Print exactly the lines from the line with "Ayuntamiento al día" to the last line of the data, please, both included.

Segment Open

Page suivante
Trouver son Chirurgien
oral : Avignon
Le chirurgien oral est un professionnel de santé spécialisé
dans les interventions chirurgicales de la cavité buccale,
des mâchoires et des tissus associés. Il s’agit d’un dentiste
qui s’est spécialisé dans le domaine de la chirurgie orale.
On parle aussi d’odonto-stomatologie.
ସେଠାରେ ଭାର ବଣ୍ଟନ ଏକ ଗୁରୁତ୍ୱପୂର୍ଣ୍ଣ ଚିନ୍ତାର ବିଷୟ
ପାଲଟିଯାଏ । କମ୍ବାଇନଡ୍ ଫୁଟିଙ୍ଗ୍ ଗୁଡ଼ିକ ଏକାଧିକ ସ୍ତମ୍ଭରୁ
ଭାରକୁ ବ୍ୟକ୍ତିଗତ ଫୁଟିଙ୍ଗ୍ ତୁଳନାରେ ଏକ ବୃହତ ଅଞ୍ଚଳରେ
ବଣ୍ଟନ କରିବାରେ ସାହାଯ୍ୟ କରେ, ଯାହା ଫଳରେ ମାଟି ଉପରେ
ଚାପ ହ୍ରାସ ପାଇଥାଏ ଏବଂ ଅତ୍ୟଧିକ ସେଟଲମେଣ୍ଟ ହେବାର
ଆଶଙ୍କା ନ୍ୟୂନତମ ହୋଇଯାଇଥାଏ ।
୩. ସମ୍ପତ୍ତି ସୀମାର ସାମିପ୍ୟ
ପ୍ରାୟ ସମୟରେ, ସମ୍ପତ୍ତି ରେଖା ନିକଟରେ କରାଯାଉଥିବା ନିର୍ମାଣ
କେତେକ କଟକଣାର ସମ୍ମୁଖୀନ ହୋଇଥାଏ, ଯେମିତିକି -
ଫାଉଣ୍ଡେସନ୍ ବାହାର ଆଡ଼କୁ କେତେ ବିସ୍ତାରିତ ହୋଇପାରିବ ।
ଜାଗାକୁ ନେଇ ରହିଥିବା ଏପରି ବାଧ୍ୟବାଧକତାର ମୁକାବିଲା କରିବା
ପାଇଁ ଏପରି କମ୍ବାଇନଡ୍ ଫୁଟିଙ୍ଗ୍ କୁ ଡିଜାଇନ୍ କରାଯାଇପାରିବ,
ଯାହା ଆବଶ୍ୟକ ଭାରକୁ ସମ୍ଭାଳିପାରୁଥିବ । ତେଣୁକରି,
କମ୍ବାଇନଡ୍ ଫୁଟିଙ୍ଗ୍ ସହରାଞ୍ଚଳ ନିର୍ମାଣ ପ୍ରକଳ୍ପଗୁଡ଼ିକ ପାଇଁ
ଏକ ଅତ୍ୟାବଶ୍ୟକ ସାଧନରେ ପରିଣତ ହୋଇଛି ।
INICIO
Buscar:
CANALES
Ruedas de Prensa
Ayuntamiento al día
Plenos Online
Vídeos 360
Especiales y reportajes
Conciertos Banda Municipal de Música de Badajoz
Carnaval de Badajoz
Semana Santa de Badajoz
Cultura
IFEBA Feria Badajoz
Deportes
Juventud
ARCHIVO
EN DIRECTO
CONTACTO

Segment Closed

#### Solution:
Ayuntamiento al día
Plenos Online
Vídeos 360
Especiales y reportajes
Conciertos Banda Municipal de Música de Badajoz
Carnaval de Badajoz
Semana Santa de Badajoz
Cultura
IFEBA Feria Badajoz
Deportes
Juventud
ARCHIVO
EN DIRECTO
CONTACTO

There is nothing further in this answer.